*Exercise objective*: Copy every line of the following data that includes the string "industries".

*Record set*:
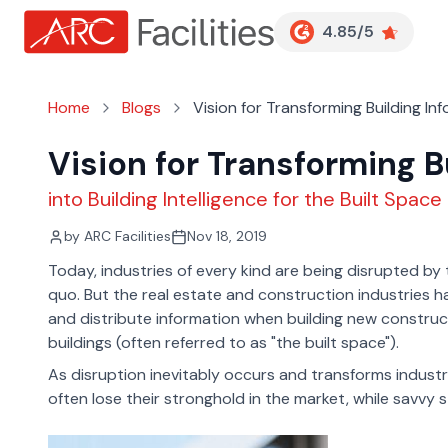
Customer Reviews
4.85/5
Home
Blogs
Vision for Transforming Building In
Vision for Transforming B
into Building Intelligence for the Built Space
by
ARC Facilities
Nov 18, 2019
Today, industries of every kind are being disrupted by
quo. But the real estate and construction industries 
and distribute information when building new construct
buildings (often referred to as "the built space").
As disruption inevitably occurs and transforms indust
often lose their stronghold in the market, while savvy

---

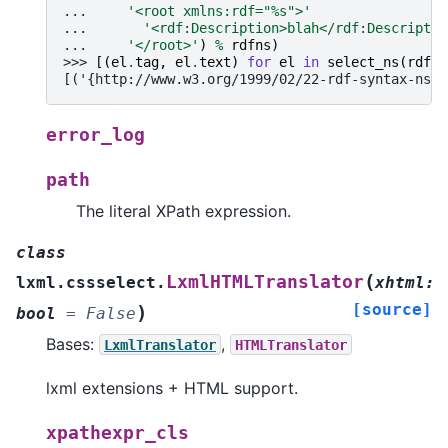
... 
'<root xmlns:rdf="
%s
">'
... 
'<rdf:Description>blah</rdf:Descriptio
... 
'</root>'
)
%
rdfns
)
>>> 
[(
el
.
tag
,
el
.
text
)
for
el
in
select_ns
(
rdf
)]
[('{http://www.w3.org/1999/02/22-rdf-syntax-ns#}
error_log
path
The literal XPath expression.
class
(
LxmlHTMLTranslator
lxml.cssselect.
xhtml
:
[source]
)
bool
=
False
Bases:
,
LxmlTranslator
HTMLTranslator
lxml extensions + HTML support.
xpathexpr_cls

*Answer space*:
Today, industries of every kind are being disrupted by
quo. But the real estate and construction industries 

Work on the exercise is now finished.